Note that in the diagram, there is no arrow from diversity directly to profitability. This means that if we control for innovativeness, diversity is unrelated to profitability. To control for a variable means to hold its values constant. For example, suppose we measure the diversity, innovativeness and profitability of a several thousand companies. If we look at the relationship between diversity and profitability, we might find that the more diverse companies have, on average, higher profitability than the less diverse companies. But suppose we divide the sample into two groups: innovative companies and non-innovative. Now, within just the innovative group, we again look at the relationship between diversity and profitability. We might find that there is no relationship. Similarly, if we just look at the non-innovative group, we might find no relationship between diversity and profitability there either. That's because the only reason diversity affects profitability is because diversity tends to affect a company's innovativeness, and that in turn affects profitability.

Here's another example. Consider the relationship between education and health.

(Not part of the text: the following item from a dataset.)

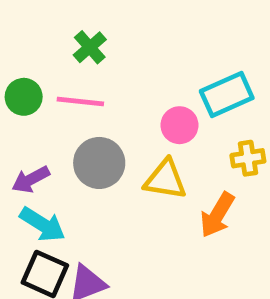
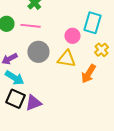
cyan rectangle: (227, 94) -> (92, 23), turned -50
yellow cross: (248, 158) -> (101, 50), turned -32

In general, the more a educated a person is, the healthier they are. Do diplomas have magic powers? Do the cells in educated people's bodies know how to fight cancer? I doubt it. It might be because educated people are more likely to eat nutritionally sensible food and this in turn contributes to their health. But of course, there are many reasons why you might eat nutritionally sensible food, even if you are not educated. So if we were to look at the relationship between education and health among only people who eat nutritionally sensible food, we might find no relationship. That would support the idea that nutrition is an intervening variable.

It should be noted, however, if you control for a variable, and the relationship between two variables disappears, that doesn't necessarily mean that the variable you controlled for was an intervening variable. Here is an example. Look at the relationship between the amount of ice cream sold on a given day, and the number of drownings on those days. This is not hypothetical: this is real. There is a strong correlation: the more you sell, the more people drown. What's going on? Are people forgetting the 'no swimming within an hour of eating' rule? Ice cream screws up your coordination? No. There is a third variable that is causing both ice cream sales and drownings. The variable is temperature. On hot days, people are more likely to buy ice cream. They are also more likely to go to the beach, where a certain proportion will drown. If we control for temperature (i.e., we only consider days that are cold, or days that are warm), we find that there is no relationship between ice cream sales and drownings. But temperature is not an intervening variable, since it ice cream sales do not cause  temperature changes. Nor is ice cream sales an intervening variable, since ice cream sales do not cause drownings.